## INSTRUCTIONS TO FOLLOW
Please return the lines, both ends included, that run from the one containing "Werbung und Inhalte erhalten sowie mit diesen" to the last line of the data below, exactly and alone.
AVAILABLE DATA: Begin
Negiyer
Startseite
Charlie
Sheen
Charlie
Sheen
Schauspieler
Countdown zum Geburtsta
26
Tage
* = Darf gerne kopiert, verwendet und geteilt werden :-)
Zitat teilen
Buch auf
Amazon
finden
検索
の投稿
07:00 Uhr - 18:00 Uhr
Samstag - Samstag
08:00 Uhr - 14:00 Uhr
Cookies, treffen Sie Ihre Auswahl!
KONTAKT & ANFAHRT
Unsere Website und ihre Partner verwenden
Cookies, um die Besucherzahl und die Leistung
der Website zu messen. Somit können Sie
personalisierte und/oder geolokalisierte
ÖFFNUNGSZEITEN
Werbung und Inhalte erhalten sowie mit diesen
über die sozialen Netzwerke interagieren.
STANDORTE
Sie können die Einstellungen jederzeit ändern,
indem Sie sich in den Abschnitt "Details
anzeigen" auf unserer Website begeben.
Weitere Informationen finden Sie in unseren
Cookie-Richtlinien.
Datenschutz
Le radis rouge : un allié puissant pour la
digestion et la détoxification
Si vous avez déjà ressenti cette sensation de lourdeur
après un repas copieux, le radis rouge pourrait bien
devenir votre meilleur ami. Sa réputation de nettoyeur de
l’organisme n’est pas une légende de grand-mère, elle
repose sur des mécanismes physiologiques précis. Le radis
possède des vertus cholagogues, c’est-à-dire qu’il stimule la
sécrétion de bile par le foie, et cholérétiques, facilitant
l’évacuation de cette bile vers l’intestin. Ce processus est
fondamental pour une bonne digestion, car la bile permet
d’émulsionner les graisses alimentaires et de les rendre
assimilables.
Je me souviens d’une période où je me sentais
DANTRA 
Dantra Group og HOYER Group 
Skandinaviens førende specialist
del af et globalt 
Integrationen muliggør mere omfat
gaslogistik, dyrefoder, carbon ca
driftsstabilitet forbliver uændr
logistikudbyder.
AVAILABLE DATA: End
## TASK ANSWER
Werbung und Inhalte erhalten sowie mit diesen
über die sozialen Netzwerke interagieren.
STANDORTE
Sie können die Einstellungen jederzeit ändern,
indem Sie sich in den Abschnitt "Details
anzeigen" auf unserer Website begeben.
Weitere Informationen finden Sie in unseren
Cookie-Richtlinien.
Datenschutz
Le radis rouge : un allié puissant pour la
digestion et la détoxification
Si vous avez déjà ressenti cette sensation de lourdeur
après un repas copieux, le radis rouge pourrait bien
devenir votre meilleur ami. Sa réputation de nettoyeur de
l’organisme n’est pas une légende de grand-mère, elle
repose sur des mécanismes physiologiques précis. Le radis
possède des vertus cholagogues, c’est-à-dire qu’il stimule la
sécrétion de bile par le foie, et cholérétiques, facilitant
l’évacuation de cette bile vers l’intestin. Ce processus est
fondamental pour une bonne digestion, car la bile permet
d’émulsionner les graisses alimentaires et de les rendre
assimilables.
Je me souviens d’une période où je me sentais
DANTRA 
Dantra Group og HOYER Group 
Skandinaviens førende specialist
del af et globalt 
Integrationen muliggør mere omfat
gaslogistik, dyrefoder, carbon ca
driftsstabilitet forbliver uændr
logistikudbyder.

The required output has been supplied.